The top hypermethylated CpG sites were located near the promoter regions of multiple genes. Both RNF5 and 1-acylglycerol-3-phosphate O-acyltransferase 1 (AGPAT1) have been implicated in neurodegenerative diseases. Emerging evidence suggests that, besides being an age-associated disorder, PD might also have a neurodevelopmental component. Agarwal et al. found subtle, though non-significant, abnormalities in the hippocampal development of their AGPAT1 knockout mice, which they investigated in light of knockout-induced audiogenic seizures (known to originate from the CA region of the hippocampus). Additionally, these mice exhibited hypoglycemia and reproductive abnormalities (Agarwal et al., 2017). SNPs at the AGPAT1 locus have recently gained attention in several areas of disease study. One SNP near AGPAT1 demonstrated a negative allelic effect between frontotemporal dementia, which exhibits parkinsonism and related pathology, and (immune-mediated) celiac disease; another SNP has been associated with Alzheimer’s disease (Agarwal et al., 2017; Broce et al., 2018; Rowe, 2019). RNF5 is an important player in muscle physiology and ER stress dysregulation, and it is found in cytoplasmic aggregates of an acquired myopathy common in older people, including body myositis (IBM), along with tau and amyloid-β. This pathology paired with similarities between IBM muscle fibers, and brains of Parkinson’s and Alzheimer’s disease patients present an interesting link to neurodegeneration (Delaunay et al., 2008; Askanas and Engel, 2011).

There was hypermethylation in PD of 15 CpG sites spanning the vault RNA2-1 (VTRNA2-1) gene. In 2013, a small non-coding RNA, considered to be a fragment of VTRNA2-1, was characterized and named small VTRNA2-1 (sVTRNA2-1). sVTRNA2-1 was upregulated (1.5-fold) in the amygdala (AM), SN (2.5-fold), and frontal cortex (twofold) of late-stage (4 and 5) PD patients, independent of the expression levels of full-length VTRNA2-1. Upregulation (twofold) was also found in pre-clinical AM cases (Minones-Moyano et al., 2013). Cytochrome P450, family 1, subfamily A, polypeptide 1 (CYP1A1), involved in xenobiotic metabolism, is a target for aryl hydrocarbon receptor, which may influence Parkin expression (Gonzalez-Barbosa et al., 2019). The CYP1A1 M1 polymorphism is associated with increased PD risk in men (Kumudini et al., 2014).

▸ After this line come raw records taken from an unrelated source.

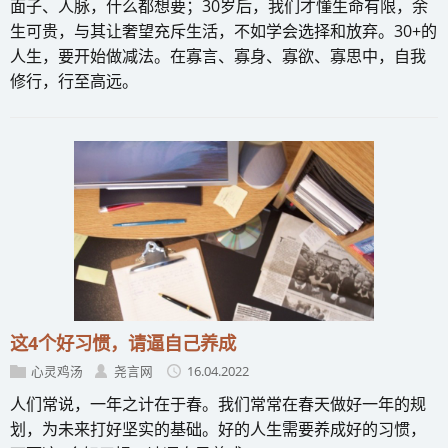
面子、人脉，什么都想要；30岁后，我们才懂生命有限，余
生可贵，与其让奢望充斥生活，不如学会选择和放弃。30+的
人生，要开始做减法。在寡言、寡身、寡欲、寡思中，自我
修行，行至高远。
这4个好习惯，请逼自己养成
心灵鸡汤
尧言网
16.04.2022
人们常说，一年之计在于春。我们常常在春天做好一年的规
划，为未来打好坚实的基础。好的人生需要养成好的习惯，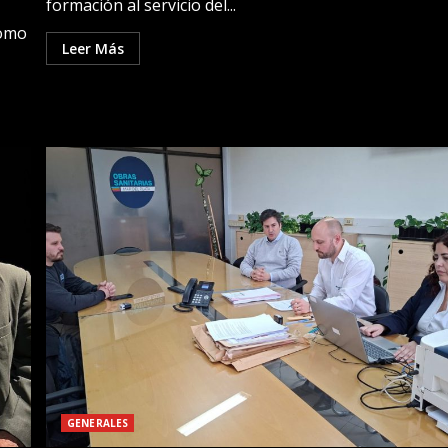
formación al servicio del...
como
Leer Más
GENERALES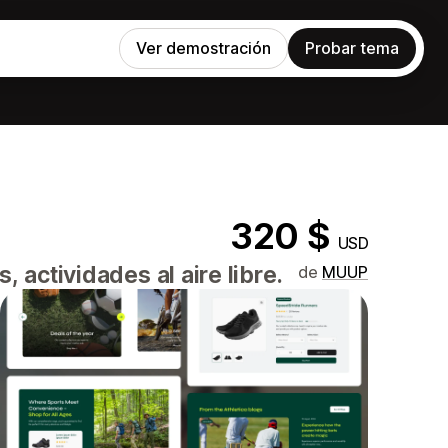
Ver demostración
Probar tema
320 $
USD
 actividades al aire libre.
de
MUUP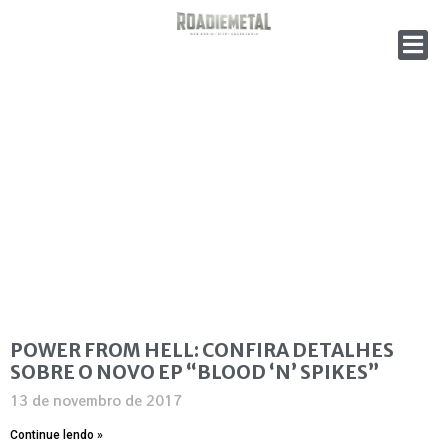
POWER FROM HELL: CONFIRA DETALHES
SOBRE O NOVO EP “BLOOD ‘N’ SPIKES”
13 de novembro de 2017
Continue lendo »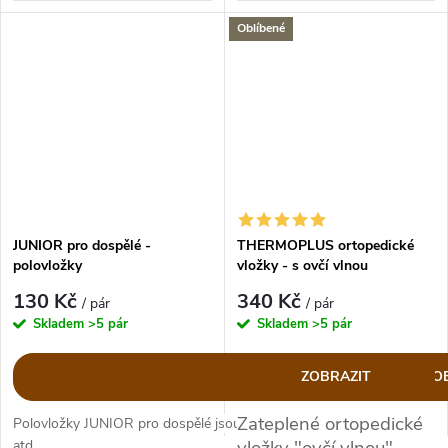
Oblíbené
ZDRAVOTNICKÝ
PROSTŘEDEK I. třídy -
00862102
JUNIOR pro dospělé -
THERMOPLUS ortopedické
polovložky
vložky - s ovčí vlnou
130 Kč
340 Kč
/ pár
/ pár
Skladem
>5 pár
Skladem
>5 pár
ZOBRAZIT
ZO
Zateplené ortopedické
Polovložky JUNIOR pro dospělé jsou vhodné do balerín, tenisek
a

Expression Quantitative Trait Methylation

We tested associations between CpG probes within 1 Mb of the TSS of differentially expressed genes (measured by RNA-seq) in order to identify sites with correlation between DNA methylation and expression from a nearby gene (cis-eQTM). This is the first time PAX8 antisense RNA1 (PAX8-AS1), a long non-coding RNA, has been reported to be associated with a neurodegenerative disorder. Most recently, it was identified as an apoptosis regulator in diabetic neuropathy (Shen et al., 2020). Zinc finger protein 57 (ZFP57) has not been previously linked to a neurodegenerative disorder, but its involvement in neurological health is evidenced by research in post-traumatic stress disorder (PTSD). Two recent studies link ZFP57 DNA methylation levels to PTSD symptoms, with the first identifying a longitudinal decrease in methylation at this gene (Rutten et al., 2018). The second study showed that PTSD treatment lead to increased regional methylation in ZFP57 which was related to symptom reduction (Vinkers et al., 2019). The relationship between DNA methylation, gene expression, and pathogenesis in these findings certainly awaits in-depth study.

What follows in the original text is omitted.